[Extracted page text data]
.....

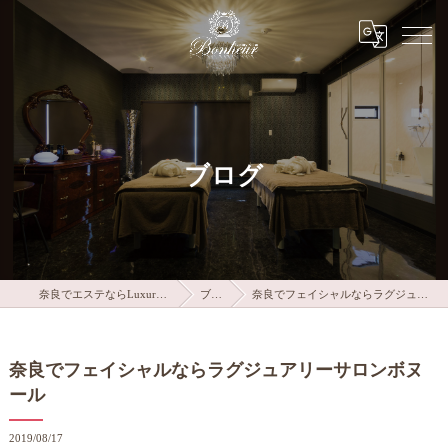
ブログ
奈良でエステならLuxury salon Bonheur
ブログ
奈良でフェイシャルならラグジュアリーサロンボヌール
奈良でフェイシャルならラグジュアリーサロンボヌ
ール
2019/08/17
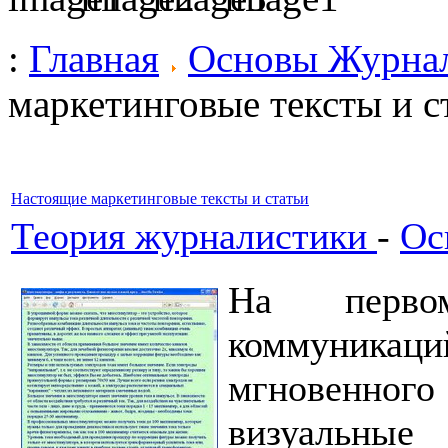
:
Главная
Основы Журна
маркетинговые тексты и с
Настоящие маркетинговые тексты и статьи
Теория журналистики
-
Ос
На перво
коммуникац
мгновенно
визуальны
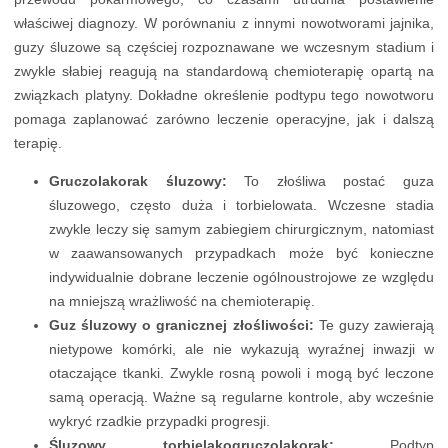
właściwej diagnozy. W porównaniu z innymi nowotworami jajnika,
guzy śluzowe są częściej rozpoznawane we wczesnym stadium i
zwykle słabiej reagują na standardową chemioterapię opartą na
związkach platyny. Dokładne określenie podtypu tego nowotworu
pomaga zaplanować zarówno leczenie operacyjne, jak i dalszą
terapię.
Gruczolakorak śluzowy:
To złośliwa postać guza
śluzowego, często duża i torbielowata. Wczesne stadia
zwykle leczy się samym zabiegiem chirurgicznym, natomiast
w zaawansowanych przypadkach może być konieczne
indywidualnie dobrane leczenie ogólnoustrojowe ze względu
na mniejszą wrażliwość na chemioterapię.
Guz śluzowy o granicznej złośliwości:
Te guzy zawierają
nietypowe komórki, ale nie wykazują wyraźnej inwazji w
otaczające tkanki. Zwykle rosną powoli i mogą być leczone
samą operacją. Ważne są regularne kontrole, aby wcześnie
wykryć rzadkie przypadki progresji.
Śluzowy torbielakogruczolakorak:
Podtyp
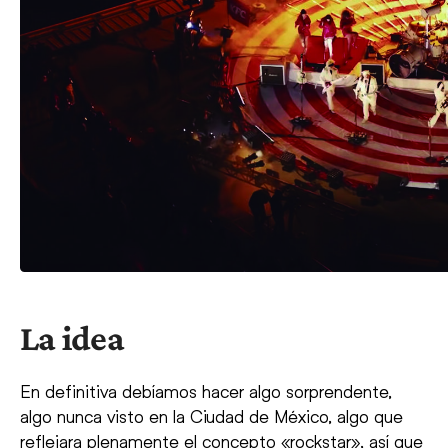
La idea
En definitiva debíamos hacer algo sorprendente,
algo nunca visto en la Ciudad de México, algo que
reflejara plenamente el concepto «rockstar», así que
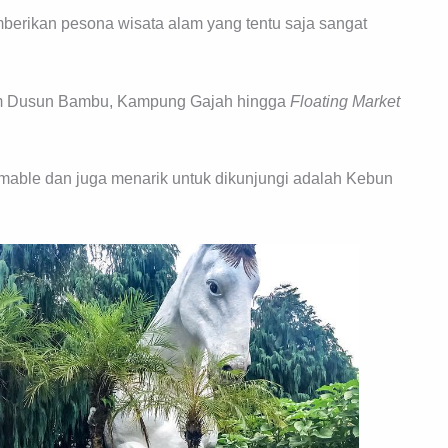
erikan pesona wisata alam yang tentu saja sangat
lam Dusun Bambu, Kampung Gajah hingga
Floating Market
mable dan juga menarik untuk dikunjungi adalah Kebun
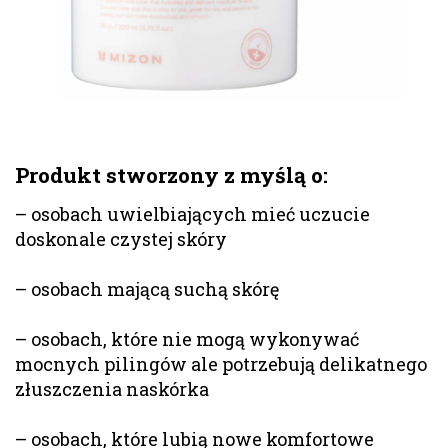
Produkt stworzony z myślą o:
– osobach uwielbiających mieć uczucie
doskonale czystej skóry
– osobach mającą suchą skórę
– osobach, które nie mogą wykonywać
mocnych pilingów ale potrzebują delikatnego
złuszczenia naskórka
– osobach, które lubią nowe komfortowe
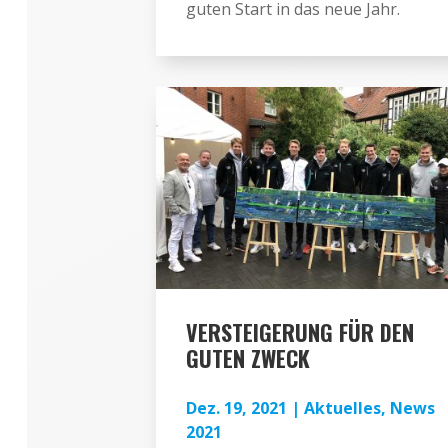
guten Start in das neue Jahr.
VERSTEIGERUNG FÜR DEN
GUTEN ZWECK
Dez. 19, 2021
|
Aktuelles
,
News
2021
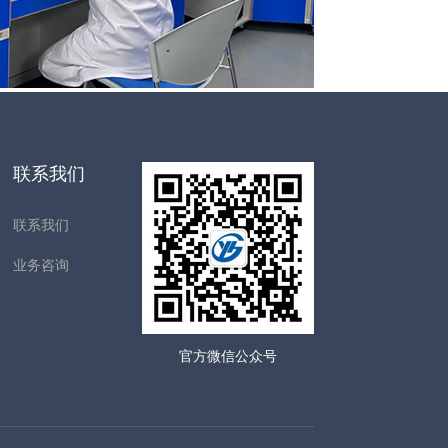
联系我们
联系我们
业务咨询
官方微信公众号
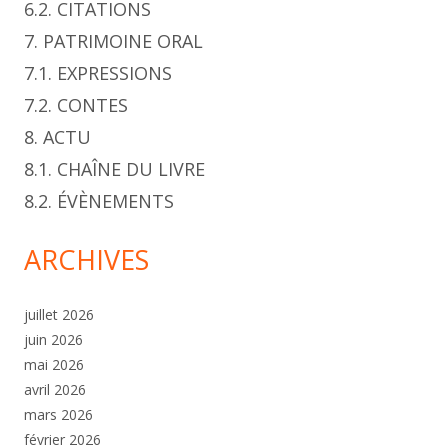
6.2. CITATIONS
7. PATRIMOINE ORAL
7.1. EXPRESSIONS
7.2. CONTES
8. ACTU
8.1. CHAÎNE DU LIVRE
8.2. ÉVÈNEMENTS
ARCHIVES
juillet 2026
juin 2026
mai 2026
avril 2026
mars 2026
février 2026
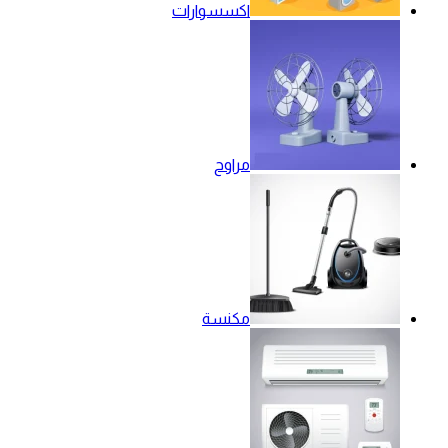
اكسسوارات
مراوح
مكنسة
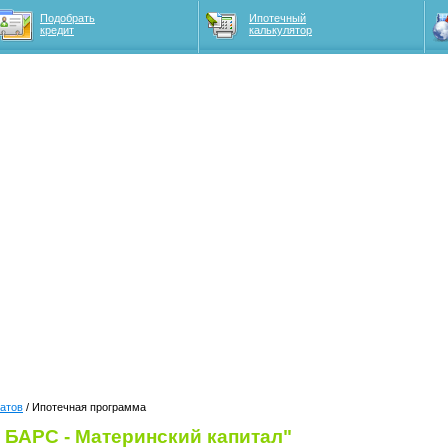
Подобрать
Ипотечный
кредит
калькулятор
атов
/ Ипотечная программа
 БАРС - Материнский капитал"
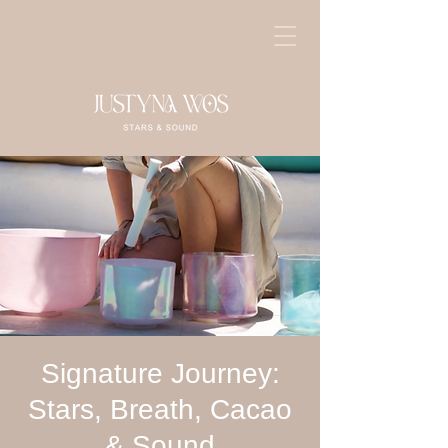
Signature Journey:
Stars, Breath, Cacao
& Sound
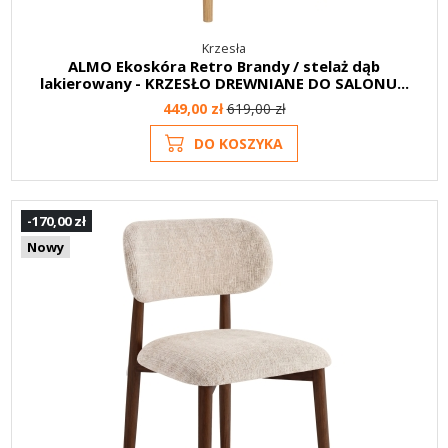
Krzesła
ALMO Ekoskóra Retro Brandy / stelaż dąb
lakierowany - KRZESŁO DREWNIANE DO SALONU...
449,00 zł
619,00 zł
DO KOSZYKA
-170,00 zł
Nowy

.....

*PROBLEM TO WORK ON*: Excerpt from the records above: set down only the lines from the one that contains "nie mogą wykonywać" through the one that contains "lakierowany - KRZESŁO DREWNIANE DO SALONU...", inclusive, word for word. Pictures stay out.

*FINAL ANSWER*:
– osobach, które nie mogą wykonywać
mocnych pilingów ale potrzebują delikatnego
złuszczenia naskórka
– osobach, które lubią nowe komfortowe
guten Start in das neue Jahr.
VERSTEIGERUNG FÜR DEN
GUTEN ZWECK
Dez. 19, 2021
|
Aktuelles
,
News
2021
联系我们
联系我们
业务咨询
官方微信公众号
6.2. CITATIONS
7. PATRIMOINE ORAL
7.1. EXPRESSIONS
7.2. CONTES
8. ACTU
8.1. CHAÎNE DU LIVRE
8.2. ÉVÈNEMENTS
ARCHIVES
juillet 2026
juin 2026
mai 2026
avril 2026
mars 2026
février 2026
اكسسوارات
مراوح
مكنسة
Подобрать
Ипотечный
кредит
калькулятор
атов
/ Ипотечная программа
 БАРС - Материнский капитал"
Signature Journey:
Stars, Breath, Cacao
& Sound
Krzesła
ALMO Ekoskóra Retro Brandy / stelaż dąb
lakierowany - KRZESŁO DREWNIANE DO SALONU...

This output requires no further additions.